Damiano: la storica fontana di Grele è in abbandono

9 Settembre 2017

GUARDIAGRELE. La fontana di Grele, risalente al IX o X secolo, antica testimonianza delle origini della “Città di pietra”, sembra essere stata lasciata nel più completo abbandono. «Datempo», osserva...

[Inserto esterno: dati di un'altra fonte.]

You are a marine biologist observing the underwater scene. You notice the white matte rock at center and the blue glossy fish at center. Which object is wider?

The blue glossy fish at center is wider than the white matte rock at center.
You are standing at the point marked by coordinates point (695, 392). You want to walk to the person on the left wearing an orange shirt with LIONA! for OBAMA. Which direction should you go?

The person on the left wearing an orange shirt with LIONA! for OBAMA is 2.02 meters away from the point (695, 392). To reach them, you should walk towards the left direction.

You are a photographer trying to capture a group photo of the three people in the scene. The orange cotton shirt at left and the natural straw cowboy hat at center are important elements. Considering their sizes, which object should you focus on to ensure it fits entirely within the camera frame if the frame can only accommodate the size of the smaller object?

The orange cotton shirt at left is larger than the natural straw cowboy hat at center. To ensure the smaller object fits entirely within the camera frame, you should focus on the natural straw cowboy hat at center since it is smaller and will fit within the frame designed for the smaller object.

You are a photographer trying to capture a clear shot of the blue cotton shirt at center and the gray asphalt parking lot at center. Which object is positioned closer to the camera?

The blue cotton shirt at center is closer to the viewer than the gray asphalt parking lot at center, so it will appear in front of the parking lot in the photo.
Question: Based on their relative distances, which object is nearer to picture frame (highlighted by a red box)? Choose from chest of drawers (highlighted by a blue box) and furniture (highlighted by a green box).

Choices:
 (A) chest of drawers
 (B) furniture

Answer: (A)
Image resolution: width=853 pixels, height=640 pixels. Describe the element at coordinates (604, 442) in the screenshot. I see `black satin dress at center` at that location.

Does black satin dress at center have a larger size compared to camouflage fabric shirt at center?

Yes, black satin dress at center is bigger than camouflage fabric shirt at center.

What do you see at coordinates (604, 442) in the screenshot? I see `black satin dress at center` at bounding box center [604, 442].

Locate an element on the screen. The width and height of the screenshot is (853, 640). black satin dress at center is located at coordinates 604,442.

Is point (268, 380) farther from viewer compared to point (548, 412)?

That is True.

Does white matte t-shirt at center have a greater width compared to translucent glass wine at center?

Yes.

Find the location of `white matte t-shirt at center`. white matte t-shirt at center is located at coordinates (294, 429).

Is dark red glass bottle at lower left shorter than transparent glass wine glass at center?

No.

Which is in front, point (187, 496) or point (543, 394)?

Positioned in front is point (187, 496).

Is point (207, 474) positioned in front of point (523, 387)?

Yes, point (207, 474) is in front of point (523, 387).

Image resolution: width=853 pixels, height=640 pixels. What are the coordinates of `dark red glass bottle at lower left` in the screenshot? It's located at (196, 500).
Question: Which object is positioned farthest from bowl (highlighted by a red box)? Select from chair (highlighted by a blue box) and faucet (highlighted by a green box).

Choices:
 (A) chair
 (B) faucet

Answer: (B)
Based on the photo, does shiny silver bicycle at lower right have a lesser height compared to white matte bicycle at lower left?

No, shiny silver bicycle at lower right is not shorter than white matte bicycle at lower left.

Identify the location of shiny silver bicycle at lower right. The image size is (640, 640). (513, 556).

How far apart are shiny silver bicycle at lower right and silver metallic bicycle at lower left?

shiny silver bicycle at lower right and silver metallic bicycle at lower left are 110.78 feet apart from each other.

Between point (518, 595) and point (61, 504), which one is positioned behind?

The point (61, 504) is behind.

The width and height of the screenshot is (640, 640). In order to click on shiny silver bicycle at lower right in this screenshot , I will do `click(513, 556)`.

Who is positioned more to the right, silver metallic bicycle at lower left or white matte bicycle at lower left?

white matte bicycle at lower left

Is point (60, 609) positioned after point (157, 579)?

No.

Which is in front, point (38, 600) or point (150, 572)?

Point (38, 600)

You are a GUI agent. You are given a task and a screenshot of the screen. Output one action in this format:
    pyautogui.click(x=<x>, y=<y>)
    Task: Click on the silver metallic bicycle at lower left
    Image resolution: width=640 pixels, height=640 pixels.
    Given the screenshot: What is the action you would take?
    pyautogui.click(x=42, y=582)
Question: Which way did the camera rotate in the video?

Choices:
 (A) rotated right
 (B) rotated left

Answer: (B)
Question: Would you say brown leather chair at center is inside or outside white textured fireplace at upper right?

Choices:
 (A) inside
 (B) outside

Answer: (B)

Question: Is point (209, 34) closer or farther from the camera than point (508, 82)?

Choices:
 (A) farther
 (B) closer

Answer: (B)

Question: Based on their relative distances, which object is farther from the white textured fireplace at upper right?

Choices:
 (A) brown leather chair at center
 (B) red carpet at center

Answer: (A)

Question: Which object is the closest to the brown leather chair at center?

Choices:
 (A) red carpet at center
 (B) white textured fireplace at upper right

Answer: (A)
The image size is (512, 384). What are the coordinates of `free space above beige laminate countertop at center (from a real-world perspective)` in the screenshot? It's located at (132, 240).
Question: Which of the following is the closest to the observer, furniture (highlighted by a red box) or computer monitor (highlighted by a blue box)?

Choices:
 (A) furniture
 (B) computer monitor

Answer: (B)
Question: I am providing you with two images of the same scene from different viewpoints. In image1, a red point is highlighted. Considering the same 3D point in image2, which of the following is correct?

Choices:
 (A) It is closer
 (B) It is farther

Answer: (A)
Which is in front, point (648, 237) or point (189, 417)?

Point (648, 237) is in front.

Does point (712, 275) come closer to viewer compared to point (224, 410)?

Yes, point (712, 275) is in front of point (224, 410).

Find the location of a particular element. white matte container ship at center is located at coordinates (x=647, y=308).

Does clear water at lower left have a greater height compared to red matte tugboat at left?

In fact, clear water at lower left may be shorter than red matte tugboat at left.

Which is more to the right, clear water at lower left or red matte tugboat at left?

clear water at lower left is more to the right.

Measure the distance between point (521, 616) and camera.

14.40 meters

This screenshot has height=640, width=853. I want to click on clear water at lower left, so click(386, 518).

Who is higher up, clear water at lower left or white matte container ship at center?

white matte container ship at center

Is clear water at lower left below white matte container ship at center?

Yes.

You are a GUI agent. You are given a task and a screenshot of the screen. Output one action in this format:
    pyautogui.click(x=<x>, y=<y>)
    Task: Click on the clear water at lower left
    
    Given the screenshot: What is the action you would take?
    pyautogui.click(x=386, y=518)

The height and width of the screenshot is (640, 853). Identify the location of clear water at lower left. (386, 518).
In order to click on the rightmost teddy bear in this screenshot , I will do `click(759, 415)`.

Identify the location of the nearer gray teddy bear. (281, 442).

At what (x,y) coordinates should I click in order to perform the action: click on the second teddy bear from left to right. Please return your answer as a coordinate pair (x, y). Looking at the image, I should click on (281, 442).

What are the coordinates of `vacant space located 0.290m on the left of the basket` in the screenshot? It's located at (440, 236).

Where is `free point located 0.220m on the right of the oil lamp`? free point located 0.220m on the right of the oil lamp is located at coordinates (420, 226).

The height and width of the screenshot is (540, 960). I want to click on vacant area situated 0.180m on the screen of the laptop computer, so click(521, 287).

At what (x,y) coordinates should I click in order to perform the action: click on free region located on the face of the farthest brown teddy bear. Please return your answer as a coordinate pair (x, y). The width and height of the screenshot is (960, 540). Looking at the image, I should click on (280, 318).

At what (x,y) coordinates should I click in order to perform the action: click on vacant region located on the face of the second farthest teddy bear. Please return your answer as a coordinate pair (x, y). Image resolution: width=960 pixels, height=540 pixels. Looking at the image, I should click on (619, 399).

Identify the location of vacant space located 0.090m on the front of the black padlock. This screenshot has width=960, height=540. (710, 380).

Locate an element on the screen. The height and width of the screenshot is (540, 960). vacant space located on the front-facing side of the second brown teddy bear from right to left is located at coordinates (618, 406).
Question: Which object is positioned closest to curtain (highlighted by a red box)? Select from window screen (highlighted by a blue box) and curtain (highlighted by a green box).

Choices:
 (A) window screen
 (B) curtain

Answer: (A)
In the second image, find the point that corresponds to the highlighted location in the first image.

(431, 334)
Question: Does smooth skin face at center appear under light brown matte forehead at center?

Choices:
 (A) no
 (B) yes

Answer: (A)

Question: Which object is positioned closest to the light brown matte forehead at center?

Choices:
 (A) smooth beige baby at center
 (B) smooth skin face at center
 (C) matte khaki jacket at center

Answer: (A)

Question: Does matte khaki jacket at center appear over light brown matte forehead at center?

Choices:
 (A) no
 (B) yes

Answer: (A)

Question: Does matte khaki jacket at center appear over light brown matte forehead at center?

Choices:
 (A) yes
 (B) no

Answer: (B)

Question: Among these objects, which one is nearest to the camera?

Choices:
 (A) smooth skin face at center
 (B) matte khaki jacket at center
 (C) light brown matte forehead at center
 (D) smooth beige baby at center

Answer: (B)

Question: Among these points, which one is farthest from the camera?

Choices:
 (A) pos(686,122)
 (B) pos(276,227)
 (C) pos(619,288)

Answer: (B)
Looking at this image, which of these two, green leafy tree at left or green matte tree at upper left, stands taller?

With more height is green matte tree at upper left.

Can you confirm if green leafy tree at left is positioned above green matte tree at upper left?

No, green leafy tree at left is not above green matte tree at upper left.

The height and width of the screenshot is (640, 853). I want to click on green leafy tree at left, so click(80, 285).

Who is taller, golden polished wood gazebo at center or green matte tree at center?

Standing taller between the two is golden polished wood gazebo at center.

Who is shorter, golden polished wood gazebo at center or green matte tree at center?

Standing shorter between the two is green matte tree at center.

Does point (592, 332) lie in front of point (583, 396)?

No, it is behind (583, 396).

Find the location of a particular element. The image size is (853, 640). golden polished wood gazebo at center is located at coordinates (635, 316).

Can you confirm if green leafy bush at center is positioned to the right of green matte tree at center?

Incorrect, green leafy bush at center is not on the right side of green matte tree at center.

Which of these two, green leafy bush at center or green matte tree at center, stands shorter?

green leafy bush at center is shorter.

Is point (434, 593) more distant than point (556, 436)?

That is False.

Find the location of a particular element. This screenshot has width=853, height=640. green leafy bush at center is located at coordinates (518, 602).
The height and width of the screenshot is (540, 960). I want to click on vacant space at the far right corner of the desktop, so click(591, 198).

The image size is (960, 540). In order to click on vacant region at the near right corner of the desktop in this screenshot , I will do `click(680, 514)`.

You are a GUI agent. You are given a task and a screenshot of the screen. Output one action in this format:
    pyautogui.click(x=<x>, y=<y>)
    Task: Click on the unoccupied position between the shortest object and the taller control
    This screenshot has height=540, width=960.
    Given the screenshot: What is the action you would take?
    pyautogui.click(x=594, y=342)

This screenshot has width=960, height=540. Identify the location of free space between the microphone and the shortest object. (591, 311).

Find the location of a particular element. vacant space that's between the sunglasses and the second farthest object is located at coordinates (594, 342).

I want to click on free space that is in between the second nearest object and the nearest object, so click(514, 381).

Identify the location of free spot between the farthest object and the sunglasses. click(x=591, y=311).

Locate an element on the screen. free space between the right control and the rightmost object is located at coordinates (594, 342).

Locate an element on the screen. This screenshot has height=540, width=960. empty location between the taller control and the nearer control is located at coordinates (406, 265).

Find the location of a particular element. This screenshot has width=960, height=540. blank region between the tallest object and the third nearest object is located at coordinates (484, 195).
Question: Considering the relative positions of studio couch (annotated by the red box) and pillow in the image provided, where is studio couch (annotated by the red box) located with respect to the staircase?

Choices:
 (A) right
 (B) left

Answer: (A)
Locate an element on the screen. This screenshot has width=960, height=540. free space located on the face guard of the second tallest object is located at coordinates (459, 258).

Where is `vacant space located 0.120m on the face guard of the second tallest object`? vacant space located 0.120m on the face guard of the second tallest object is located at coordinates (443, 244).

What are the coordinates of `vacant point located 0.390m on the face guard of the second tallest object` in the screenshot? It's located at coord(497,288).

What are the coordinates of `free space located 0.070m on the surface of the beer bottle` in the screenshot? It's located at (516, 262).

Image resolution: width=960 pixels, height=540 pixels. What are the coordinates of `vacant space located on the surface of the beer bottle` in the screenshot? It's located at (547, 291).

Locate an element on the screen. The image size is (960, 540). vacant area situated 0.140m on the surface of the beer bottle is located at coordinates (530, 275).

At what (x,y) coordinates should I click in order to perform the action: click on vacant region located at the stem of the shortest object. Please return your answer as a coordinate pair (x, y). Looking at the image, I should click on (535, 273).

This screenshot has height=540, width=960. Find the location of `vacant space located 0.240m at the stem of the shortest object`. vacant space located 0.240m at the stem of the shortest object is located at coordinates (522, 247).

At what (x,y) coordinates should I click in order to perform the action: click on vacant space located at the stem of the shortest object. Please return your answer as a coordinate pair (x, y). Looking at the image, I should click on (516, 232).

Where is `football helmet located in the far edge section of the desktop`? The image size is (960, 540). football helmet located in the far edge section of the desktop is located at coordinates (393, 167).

GUARDIAGRELE. La fontana di Grele, risalente al IX o X secolo, antica testimonianza delle origini della “Città di pietra”, sembra essere stata lasciata nel più completo abbandono. «Datempo», osserva il locale coordinatore del Movimento nazionale, Paolo Damiano, «questa costruzione non vede interventi di manutenzione ed è circondata da un mare di fanghiglia e di erbacce. Mantenere in queste condizioni pietose un monumento che rappresenta il simbolo della nostre origini, rappresenta un vero e proprio oltraggio anche alla nostra storia cittadina». Damiano ricorda che la fontana nel corso del tempo, è stata interessata da diversi restauri che non hanno però mai radicalmente trasformato la sua struttura originale. «A memoria d’uomo», precisa Damiano, «si ricorda che nella piazzetta antistante ad essa, vi era raffigurato un grande sole realizzato con una miriade di pietre incastonate di diverso colore che lasciavano ipotizzare che la fontana possa essere stata un monumento dedicato al Dio del Sole».
Storicamente, si ricorda che i Grelesi formarono una unica popolazione con quella dei Romuleiani, abitanti della vicina città di Romulea che, nel 296 a.c., fu assalita e messa a ferro e fuoco dal console romano Dublio Bicio More che ne sterminò la popolazione. I superstiti, circa 200 uomini, furono poi cosi costretti con le loiro famiglie a trasferirsi nella città di Grele. (g.i.)